Woman and children comprise most of the Section 8 tenants, he added.

"Section 8 are not bad people," Samad said. "They are not shiftless, good-for-nothing people." She believes the residents on the list are now subject to retaliation.

Though Section 8 is a controversial program that has drawn residents’ ire because of some irresponsible tenants, there are standards of conduct that tenants must adhere to or risk losing their assistance, Samad said. In addition, anyone with a criminal record is ineligible for the aid.

Like all Section 8 tenants, Samad fell on hard times. First, there was a bitter divorce and then a debilitating car accident that left her disabled with severe back pain.

Samad holds an associate’s degree in general science and education from Community College of Philadelphia. She is a year away from completing her bachelor’s degree at the University of Pennsylvania, where she is taking a double major in education and folklore/folklife. In 1995, Samad attended a worldwide conference in Beijing for the betterment and rights of women and children the world over.

"I’ve been advocating for women and children for a very long time," she said.

Today, Samad performs volunteer community clergy work, going wherever she is called — hospitals, churches and schools. While she deals mostly with fellow Muslims, she said she works with anyone who needs help.
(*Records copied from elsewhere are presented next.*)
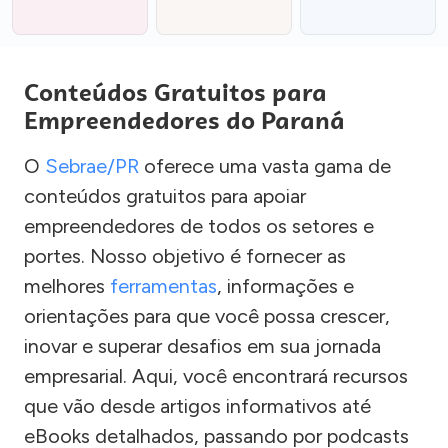
Conteúdos Gratuitos para
Empreendedores do Paraná
O
Sebrae/PR
oferece uma vasta gama de
conteúdos gratuitos para apoiar
empreendedores de todos os setores e
portes. Nosso objetivo é fornecer as
melhores
ferramentas
, informações e
orientações para que você possa crescer,
inovar e superar desafios em sua jornada
empresarial. Aqui, você encontrará recursos
que vão desde artigos informativos até
eBooks detalhados, passando por podcasts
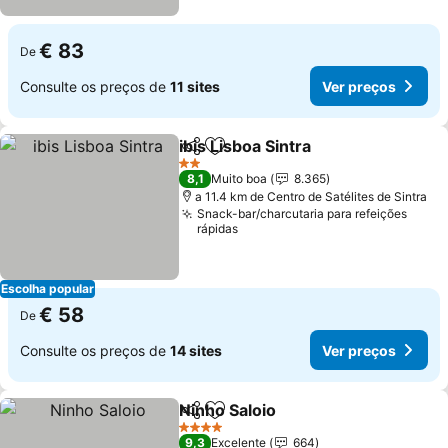
€ 83
De
Consulte os preços de
11 sites
Ver preços
ibis Lisboa Sintra
Partilhar
Adicionar aos favoritos
2 Estrelas
8,1
Muito boa
8.365
a 11.4 km de Centro de Satélites de Sintra
Snack-bar/charcutaria para refeições
rápidas
Escolha popular
€ 58
De
Consulte os preços de
14 sites
Ver preços
Ninho Saloio
Partilhar
Adicionar aos favoritos
4 Estrelas
9,3
Excelente
664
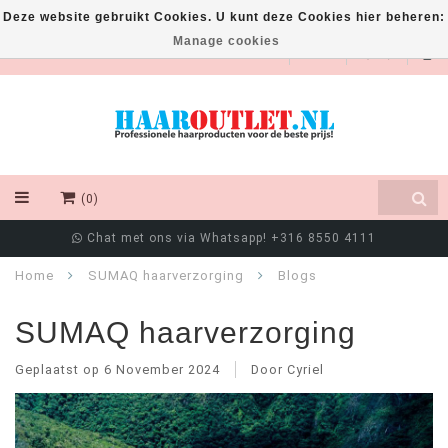
Deze website gebruikt Cookies. U kunt deze Cookies hier beheren:
Manage cookies
EUR
(0)
Chat met ons via Whatsapp! +316 8550 4111
Home
SUMAQ haarverzorging
Blogs
SUMAQ haarverzorging
Geplaatst op
6 November 2024
Door Cyriel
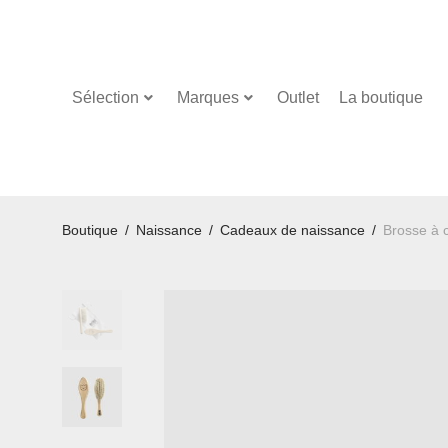
Sélection
Marques
Outlet
La boutique
Boutique
/
Naissance
/
Cadeaux de naissance
/
Brosse à 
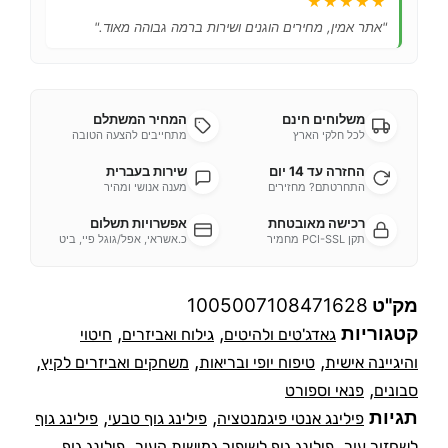
★★★★★
"אתר אמין, מחירים הוגנים ושירות ברמה גבוהה מאוד."
משלוחים חינם
המחיר המשתלם
לכל חלקי הארץ
מתחייבים להצעה הטובה
החזרה עד 14 יום
שירות בעברית
התחרטתם? מחזירים
מענה אנושי ומהיר
רכישה מאובטחת
אפשרויות תשלום
תקן PCI-SSL מחמיר
כ.אשראי, אפל/גוגל פיי, ביט
מק"ט
1005007108471628
קטגוריות
,
,
גאדג'טים ולהיטים
גילוח ואביזרים
חיטוי
,
,
,
והיגיינה אישית
טיפוח יופי ובריאות
משחקים ואביזרים לקיץ
,
סבונים
פנאי וספורט
תגיות
,
,
פילינג אנטי פיגמנטציה
פילינג גוף טבעי
פילינג גוף
,
,
לשחזור עור
פילינג גוף לשיפור גמישות העור
פילינג גוף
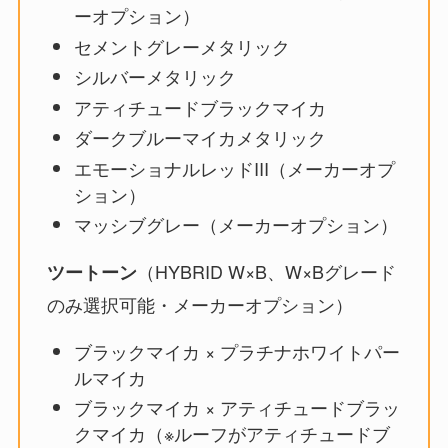
ーオプション）
セメントグレーメタリック
シルバーメタリック
アティチュードブラックマイカ
ダークブルーマイカメタリック
エモーショナルレッドIII（メーカーオプ
ション）
マッシブグレー（メーカーオプション）
（HYBRID W×B、W×Bグレード
ツートーン
のみ選択可能・メーカーオプション）
ブラックマイカ × プラチナホワイトパー
ルマイカ
ブラックマイカ × アティチュードブラッ
クマイカ（※ルーフがアティチュードブ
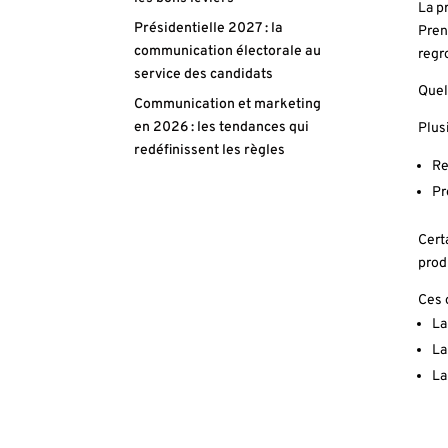
La pr
Présidentielle 2027 : la
Pren
communication électorale au
regr
service des candidats
Quel 
Communication et marketing
en 2026 : les tendances qui
Plusi
redéfinissent les règles
Re
Pr
Cert
prod
Ces 
La
La
La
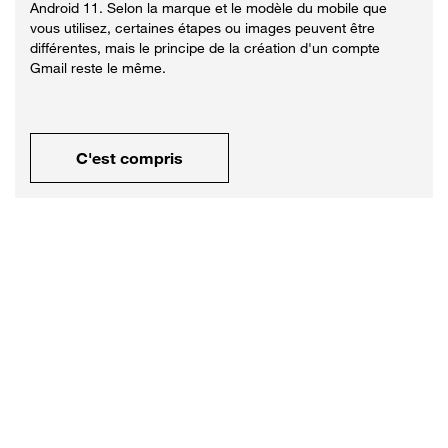
Android 11. Selon la marque et le modèle du mobile que
vous utilisez, certaines étapes ou images peuvent être
différentes, mais le principe de la création d'un compte
Gmail reste le même.
C'est compris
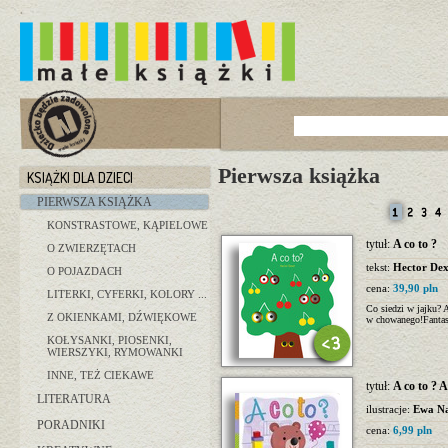
Pierwsza książka
KSIĄŻKI DLA DZIECI
PIERWSZA KSIĄŻKA
KONSTRASTOWE, KĄPIELOWE
tytuł:
A co to ?
O ZWIERZĘTACH
tekst:
Hector Dex
O POJAZDACH
cena:
39,90 pln
LITERKI, CYFERKI, KOLORY ...
Co siedzi w jajku? A
Z OKIENKAMI, DŹWIĘKOWE
w chowanego!Fantas
KOŁYSANKI, PIOSENKI,
WIERSZYKI, RYMOWANKI
INNE, TEŻ CIEKAWE
tytuł:
A co to ?
LITERATURA
ilustracje:
Ewa N
PORADNIKI
cena:
6,99 pln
Her goal is to start a nonprofit, faith-based social-services organization for all races and creeds in the community.

The home on Daly Street that Samad shares with her sons is far from palatial. Three of the boys share one bedroom. One sleeps on an old mattress on the floor, another in a fold-out futon.

But Samad said she is happy there. She isn’t interested in a waterfront property or a mansion, as long as she has a roof over her head in a decent neighborhood, she said.

Dorn said that security is what Section 8 tries to afford its recipients.

"These people need assistance and we give it," he said. "Because many [other residents] resent that assistance, we keep that information confidential."